Depuis ce lundi 30 mars, le syndicat Force Ouvrière appelle les chauffeurs de bus de Blois à faire usage de leur droit de retrait. Certains salariés dénoncent le manque de mesures prises par Kéolis pour les protéger de la contagion au covid-19. La Direction dément.

Par Luc Perot

Selon Éric Gondy, le secrétaire général Force Ouvrière du Loir-et-Cher, de nombreux témoignages indiquent que la procédure standard prise par Kéolis – le groupe concessionnaire des transports urbains de Blois – est insuffisante : "Lorsque des salariés constatent que les barres de maintien des voyageurs sont noires, alors que l’intérieur des bus est censé être nettoyé et désinfecté de fond en comble quotidiennement, ce n’est pas acceptable" explique-t-il.

Certains bus transportent 50 personnes pour 25 m2.

"De même, les distances de sécurité préconisées entre les passagers ne peuvent, bien souvent, pas être respectées quand certains bus transportent 50 personnes pour 25 m2 » explique le syndicaliste, qui poursuit : « Il est même arrivé qu’un enfant se retrouve à côté du chauffeur, alors qu’une chaîne est censée laisser une distance de sécurité entre le conducteur et les passagers !."

Le syndicat a donc appelé les chauffeurs à exercer leur droit de retrait, en attendant que Kéolis leur apporte des garanties.

La Direction de Kéolis prête à prendre des sanctions

De son côté, la Direction dément catégoriquement et assure avoir fait tout le nécessaire : "Nous faisons désinfecter les bus tous les soirs. La totalité des points de contacts avec le public est nettoyé avec les produits désinfectants adaptés", affirme Sylvain Lemarchand, le directeur de Kéolis Blois, qui poursuit : "c’est vrai, nous avons moins de bus en circulation, mais nous avons très peu de clients actuellement, et l’affluence est donc très faible. Hier nous avons eu 400 tickets validés contre 16 800 pour un jour normal ; les bus tournent presque à vide."

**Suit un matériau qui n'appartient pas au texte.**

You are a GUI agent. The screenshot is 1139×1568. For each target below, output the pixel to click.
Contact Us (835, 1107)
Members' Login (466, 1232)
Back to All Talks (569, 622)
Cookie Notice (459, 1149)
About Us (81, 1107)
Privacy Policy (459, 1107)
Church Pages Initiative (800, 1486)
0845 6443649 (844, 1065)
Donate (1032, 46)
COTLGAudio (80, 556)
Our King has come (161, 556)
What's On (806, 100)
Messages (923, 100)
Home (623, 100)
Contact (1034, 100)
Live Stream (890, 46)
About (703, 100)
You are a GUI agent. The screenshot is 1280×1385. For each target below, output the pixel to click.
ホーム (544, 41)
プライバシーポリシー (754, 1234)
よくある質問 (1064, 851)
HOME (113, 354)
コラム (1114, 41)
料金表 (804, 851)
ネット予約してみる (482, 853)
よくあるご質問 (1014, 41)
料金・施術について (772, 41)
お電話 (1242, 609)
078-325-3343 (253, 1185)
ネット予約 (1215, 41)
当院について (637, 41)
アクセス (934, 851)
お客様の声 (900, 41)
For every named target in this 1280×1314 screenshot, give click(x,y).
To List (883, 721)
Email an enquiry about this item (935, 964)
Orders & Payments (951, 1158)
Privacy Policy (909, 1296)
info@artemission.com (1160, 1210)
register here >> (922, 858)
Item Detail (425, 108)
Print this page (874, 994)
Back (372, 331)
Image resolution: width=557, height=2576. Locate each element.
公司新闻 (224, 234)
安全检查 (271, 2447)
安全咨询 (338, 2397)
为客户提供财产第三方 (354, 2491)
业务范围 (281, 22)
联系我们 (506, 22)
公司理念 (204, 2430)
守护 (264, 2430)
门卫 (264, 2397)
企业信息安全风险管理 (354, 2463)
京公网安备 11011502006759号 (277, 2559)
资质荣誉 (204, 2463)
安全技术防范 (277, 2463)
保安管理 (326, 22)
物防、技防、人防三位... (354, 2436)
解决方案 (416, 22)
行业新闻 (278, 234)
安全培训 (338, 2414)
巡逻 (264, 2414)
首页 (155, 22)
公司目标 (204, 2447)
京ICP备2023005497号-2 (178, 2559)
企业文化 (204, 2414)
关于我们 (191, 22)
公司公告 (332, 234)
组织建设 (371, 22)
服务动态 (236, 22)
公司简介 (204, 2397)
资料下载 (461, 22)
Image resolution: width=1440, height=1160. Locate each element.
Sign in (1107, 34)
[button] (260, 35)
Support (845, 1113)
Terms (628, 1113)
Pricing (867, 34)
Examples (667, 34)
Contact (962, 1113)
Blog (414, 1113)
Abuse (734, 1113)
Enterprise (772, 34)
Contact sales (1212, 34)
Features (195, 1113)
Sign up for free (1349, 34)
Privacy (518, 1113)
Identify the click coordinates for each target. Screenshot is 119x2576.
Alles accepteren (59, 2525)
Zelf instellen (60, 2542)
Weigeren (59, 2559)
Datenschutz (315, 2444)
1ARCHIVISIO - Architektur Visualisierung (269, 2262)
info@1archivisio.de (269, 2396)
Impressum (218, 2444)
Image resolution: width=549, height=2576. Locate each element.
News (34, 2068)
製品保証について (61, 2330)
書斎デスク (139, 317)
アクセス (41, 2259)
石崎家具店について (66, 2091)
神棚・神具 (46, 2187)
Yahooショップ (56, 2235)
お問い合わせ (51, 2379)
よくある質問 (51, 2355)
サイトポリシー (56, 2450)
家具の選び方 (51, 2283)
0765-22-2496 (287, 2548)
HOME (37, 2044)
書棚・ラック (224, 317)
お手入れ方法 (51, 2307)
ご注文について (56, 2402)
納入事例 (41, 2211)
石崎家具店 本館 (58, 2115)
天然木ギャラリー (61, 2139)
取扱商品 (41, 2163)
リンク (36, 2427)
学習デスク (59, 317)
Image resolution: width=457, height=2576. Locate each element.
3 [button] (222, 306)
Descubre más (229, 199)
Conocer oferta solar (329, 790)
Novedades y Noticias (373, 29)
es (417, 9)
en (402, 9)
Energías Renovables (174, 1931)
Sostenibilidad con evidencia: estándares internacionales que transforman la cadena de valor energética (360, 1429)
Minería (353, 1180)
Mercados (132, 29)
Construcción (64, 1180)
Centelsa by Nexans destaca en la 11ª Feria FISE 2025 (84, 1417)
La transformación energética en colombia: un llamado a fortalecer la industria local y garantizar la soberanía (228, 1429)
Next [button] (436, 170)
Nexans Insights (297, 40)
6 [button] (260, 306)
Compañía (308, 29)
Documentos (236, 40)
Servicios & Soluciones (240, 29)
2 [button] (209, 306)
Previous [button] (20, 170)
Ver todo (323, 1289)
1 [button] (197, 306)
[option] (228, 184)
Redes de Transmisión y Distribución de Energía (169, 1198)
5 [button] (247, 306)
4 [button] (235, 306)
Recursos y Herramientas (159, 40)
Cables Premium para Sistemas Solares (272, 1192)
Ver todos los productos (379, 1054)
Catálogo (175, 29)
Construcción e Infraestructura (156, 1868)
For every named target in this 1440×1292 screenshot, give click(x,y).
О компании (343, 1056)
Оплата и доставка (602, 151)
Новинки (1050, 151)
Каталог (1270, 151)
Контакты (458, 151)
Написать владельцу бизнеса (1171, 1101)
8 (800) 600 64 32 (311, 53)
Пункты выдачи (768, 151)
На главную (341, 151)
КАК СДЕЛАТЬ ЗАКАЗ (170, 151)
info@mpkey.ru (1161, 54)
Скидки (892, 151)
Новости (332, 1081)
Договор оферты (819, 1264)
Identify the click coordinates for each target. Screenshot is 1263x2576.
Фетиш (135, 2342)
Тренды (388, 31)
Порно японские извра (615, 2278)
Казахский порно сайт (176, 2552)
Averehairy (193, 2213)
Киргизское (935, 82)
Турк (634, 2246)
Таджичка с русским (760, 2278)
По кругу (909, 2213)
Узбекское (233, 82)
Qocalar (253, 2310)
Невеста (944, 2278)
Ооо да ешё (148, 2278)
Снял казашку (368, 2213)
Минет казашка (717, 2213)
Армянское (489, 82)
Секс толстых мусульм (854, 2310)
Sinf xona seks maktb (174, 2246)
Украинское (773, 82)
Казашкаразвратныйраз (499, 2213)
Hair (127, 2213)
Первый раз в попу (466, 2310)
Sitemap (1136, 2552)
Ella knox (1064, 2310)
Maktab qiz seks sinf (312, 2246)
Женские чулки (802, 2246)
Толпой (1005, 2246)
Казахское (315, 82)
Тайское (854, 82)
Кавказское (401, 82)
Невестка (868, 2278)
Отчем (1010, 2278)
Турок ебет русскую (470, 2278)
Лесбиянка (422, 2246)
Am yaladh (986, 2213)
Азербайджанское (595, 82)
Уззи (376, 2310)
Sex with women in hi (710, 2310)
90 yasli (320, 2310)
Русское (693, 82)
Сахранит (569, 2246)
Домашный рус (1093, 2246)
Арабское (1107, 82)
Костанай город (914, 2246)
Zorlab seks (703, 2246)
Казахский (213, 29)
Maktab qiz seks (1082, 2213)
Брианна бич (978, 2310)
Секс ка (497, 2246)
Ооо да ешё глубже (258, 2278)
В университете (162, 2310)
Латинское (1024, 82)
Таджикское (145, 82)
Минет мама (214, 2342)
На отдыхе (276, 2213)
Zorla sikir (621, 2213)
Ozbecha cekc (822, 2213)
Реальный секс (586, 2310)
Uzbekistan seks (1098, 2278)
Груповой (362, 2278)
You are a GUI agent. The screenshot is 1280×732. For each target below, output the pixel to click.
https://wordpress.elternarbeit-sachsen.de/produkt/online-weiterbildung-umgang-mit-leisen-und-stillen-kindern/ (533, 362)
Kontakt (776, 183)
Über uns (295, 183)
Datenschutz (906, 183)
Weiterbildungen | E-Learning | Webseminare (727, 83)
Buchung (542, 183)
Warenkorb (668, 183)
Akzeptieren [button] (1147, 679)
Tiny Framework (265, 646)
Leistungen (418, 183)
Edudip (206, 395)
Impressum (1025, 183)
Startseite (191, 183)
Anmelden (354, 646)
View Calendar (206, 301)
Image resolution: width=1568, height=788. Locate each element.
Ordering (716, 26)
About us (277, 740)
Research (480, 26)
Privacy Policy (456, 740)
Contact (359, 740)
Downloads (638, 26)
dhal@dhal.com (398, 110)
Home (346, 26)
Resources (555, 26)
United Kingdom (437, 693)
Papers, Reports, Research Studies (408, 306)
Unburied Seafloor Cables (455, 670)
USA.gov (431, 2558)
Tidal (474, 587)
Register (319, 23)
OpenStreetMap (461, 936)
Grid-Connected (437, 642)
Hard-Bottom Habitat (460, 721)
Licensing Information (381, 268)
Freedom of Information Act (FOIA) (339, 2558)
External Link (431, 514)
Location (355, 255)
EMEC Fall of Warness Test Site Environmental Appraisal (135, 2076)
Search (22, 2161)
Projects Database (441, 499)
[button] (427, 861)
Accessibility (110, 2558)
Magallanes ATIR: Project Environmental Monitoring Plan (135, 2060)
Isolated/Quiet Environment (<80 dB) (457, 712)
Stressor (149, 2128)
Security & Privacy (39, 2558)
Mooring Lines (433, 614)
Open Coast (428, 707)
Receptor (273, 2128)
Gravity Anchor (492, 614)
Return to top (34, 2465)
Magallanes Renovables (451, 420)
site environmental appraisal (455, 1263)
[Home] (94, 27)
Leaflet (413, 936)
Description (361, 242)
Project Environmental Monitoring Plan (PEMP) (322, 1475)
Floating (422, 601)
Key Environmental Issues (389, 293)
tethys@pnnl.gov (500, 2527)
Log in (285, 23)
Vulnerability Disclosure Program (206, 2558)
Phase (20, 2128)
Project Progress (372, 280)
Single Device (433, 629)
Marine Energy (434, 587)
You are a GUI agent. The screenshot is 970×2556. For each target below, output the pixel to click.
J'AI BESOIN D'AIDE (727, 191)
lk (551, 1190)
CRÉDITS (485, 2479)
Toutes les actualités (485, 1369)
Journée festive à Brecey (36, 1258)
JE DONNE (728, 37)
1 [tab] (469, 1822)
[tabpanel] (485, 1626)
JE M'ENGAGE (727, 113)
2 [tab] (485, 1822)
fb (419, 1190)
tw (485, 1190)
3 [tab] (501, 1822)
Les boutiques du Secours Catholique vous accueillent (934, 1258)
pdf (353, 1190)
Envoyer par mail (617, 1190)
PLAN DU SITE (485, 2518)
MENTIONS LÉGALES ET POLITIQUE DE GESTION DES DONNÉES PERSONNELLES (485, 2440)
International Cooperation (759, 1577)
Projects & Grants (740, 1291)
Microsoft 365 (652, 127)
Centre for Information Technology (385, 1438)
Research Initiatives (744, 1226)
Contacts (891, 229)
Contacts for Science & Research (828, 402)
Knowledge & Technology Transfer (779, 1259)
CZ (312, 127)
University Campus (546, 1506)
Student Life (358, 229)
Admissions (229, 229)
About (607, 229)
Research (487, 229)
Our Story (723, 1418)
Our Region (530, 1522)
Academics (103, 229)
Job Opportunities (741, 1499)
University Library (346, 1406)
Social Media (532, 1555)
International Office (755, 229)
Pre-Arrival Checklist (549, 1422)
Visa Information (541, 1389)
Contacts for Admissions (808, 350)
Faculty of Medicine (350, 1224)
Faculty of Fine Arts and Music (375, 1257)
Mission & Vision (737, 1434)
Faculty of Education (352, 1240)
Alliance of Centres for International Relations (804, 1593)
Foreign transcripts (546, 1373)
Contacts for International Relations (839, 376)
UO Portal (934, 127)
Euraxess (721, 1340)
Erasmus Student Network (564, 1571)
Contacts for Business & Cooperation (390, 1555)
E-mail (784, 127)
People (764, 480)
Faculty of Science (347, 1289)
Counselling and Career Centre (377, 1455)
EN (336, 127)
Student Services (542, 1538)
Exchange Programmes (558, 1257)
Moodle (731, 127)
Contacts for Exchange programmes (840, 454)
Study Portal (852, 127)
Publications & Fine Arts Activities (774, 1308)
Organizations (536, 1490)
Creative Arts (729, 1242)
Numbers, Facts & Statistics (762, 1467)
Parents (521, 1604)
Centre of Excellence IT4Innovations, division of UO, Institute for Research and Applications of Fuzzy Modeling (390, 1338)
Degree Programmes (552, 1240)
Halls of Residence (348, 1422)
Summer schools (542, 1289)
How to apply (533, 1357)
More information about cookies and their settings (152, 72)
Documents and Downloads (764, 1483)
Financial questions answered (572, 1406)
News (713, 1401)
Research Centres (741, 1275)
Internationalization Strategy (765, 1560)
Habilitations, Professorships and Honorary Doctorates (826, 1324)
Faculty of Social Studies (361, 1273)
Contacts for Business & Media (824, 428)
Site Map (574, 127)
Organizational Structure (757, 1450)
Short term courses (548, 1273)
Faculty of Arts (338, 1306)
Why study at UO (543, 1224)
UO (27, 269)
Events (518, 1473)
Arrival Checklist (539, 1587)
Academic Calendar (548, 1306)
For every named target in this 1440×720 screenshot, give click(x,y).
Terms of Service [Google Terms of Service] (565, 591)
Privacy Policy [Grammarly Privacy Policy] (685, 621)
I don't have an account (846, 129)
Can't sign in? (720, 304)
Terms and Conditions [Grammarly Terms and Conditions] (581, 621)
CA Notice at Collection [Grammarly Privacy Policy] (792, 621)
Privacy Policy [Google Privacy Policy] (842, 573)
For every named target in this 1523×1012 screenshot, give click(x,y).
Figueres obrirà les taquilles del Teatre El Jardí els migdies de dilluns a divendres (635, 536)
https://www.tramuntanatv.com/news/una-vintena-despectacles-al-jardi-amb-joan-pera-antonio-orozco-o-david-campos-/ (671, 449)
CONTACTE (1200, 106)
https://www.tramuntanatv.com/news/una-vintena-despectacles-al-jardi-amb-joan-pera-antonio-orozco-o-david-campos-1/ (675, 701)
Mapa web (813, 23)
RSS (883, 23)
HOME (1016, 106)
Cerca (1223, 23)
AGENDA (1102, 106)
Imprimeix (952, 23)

Une mesure de chômage partiel pour l’ensemble de l’entreprise a été décrétée. Les salariés sur le terrain le sont donc par roulement. D’après la Direction de Kéolis, sur les 110 conducteurs, 20 sont sur le terrain chaque jour.

Quant à l’exercice du droit de retrait, selon le Directeur de Kéolis Blois "il n’est pas reconnu concernant le covid-19, dans la mesure où nous avons pris toutes les mesures nécessaires."

La Direction de Kéolis se dit prête à prendre des sanctions à l’encontre des employés qui se risqueraient à l’exercer malgré tout.

 

Droit de retrait : ce que dit la loi

C’est l’article L4131-1 du Code du travail qui détermine et régit l’exercice du droit de retrait.

Dans le contexte du coronavirus, si l'employeur met en œuvre les recommandations du gouvernement, les conditions d'exercice du droit de retrait ne sont pas réunies, sous réserve de l'appréciation souveraine des tribunaux. En principe, le travailleur n'a pas alors un motif raisonnable de penser que sa situation de travail présente un danger grave et imminent pour sa vie ou sa santé.

Si ces recommandations ne sont pas suivies par l'employeur, alors le travailleur peut exercer son droit de retrait , jusqu'à ce que celles-ci soient mises en œuvre.